■ EXERCISE INSTRUCTIONS
Give the number of lines in the records below that contain the word "fútbol". State only that number.

■ DATA TO USE

'''

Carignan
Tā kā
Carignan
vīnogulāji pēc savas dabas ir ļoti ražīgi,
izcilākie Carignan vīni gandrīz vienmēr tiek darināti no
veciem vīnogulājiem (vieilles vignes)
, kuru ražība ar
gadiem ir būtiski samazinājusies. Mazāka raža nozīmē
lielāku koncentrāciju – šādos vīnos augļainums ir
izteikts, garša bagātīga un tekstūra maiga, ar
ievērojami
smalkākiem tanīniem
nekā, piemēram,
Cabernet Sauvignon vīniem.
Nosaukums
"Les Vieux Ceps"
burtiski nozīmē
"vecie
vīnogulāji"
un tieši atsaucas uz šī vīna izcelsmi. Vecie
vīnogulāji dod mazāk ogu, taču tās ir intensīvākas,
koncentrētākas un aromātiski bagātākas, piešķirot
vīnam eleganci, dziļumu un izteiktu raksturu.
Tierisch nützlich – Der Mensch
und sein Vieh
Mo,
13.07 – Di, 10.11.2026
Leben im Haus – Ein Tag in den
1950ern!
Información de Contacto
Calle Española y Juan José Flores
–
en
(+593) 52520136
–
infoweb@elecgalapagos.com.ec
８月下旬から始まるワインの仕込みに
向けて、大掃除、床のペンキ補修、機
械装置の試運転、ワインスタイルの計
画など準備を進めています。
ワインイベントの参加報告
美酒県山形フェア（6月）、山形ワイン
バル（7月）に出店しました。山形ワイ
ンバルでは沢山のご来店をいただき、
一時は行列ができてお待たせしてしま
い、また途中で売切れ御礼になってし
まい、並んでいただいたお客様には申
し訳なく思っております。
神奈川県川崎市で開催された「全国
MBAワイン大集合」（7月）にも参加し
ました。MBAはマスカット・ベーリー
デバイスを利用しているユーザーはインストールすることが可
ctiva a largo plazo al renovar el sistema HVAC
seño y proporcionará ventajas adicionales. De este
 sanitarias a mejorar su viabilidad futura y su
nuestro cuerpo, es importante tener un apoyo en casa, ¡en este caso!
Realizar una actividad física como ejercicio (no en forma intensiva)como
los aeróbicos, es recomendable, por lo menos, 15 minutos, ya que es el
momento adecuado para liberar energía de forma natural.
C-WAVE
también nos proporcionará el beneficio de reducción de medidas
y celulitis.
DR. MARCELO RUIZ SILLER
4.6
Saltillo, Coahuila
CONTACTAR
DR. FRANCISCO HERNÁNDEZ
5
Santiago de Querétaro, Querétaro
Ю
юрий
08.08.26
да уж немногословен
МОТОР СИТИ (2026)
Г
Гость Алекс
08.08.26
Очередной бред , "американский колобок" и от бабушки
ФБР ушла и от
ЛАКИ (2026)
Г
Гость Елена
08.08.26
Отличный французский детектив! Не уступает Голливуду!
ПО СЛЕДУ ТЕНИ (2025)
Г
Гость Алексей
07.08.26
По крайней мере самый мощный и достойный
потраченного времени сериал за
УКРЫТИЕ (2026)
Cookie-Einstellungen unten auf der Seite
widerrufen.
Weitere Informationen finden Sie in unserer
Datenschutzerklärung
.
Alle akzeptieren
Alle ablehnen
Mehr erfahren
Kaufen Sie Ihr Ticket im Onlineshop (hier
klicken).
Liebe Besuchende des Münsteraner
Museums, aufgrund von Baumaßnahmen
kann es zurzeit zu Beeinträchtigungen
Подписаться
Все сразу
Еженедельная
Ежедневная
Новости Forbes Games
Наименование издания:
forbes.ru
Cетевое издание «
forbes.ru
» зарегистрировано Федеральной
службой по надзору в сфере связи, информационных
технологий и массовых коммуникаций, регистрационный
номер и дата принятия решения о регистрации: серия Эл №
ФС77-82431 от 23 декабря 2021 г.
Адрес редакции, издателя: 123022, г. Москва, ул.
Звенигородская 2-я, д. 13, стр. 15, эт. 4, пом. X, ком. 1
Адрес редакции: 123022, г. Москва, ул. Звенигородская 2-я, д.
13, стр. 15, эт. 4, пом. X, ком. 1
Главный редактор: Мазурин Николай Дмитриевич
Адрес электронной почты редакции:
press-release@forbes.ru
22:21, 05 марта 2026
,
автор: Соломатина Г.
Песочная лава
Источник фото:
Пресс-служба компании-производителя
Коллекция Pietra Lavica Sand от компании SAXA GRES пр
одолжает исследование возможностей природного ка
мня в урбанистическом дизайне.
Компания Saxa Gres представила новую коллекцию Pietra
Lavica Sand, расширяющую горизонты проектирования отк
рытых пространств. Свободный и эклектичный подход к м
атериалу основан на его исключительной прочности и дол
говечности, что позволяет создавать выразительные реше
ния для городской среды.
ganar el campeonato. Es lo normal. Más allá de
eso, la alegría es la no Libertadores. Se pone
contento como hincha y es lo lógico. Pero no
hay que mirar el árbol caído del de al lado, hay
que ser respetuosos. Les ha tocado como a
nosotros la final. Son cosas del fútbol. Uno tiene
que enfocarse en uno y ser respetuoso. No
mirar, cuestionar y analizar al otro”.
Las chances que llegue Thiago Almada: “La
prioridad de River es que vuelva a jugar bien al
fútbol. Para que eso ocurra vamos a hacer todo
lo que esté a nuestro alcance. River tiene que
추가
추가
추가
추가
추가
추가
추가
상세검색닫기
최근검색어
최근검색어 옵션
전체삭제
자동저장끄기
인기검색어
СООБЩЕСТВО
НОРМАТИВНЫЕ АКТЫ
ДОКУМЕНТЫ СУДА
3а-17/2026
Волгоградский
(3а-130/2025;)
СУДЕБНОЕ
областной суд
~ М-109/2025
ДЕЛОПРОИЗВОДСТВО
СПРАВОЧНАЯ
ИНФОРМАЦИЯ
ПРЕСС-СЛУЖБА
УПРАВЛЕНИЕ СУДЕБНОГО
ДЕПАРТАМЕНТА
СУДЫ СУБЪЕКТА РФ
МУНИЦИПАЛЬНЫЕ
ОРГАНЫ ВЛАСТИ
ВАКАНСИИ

'''

■ OUTPUT FOR THIS EXERCISE
2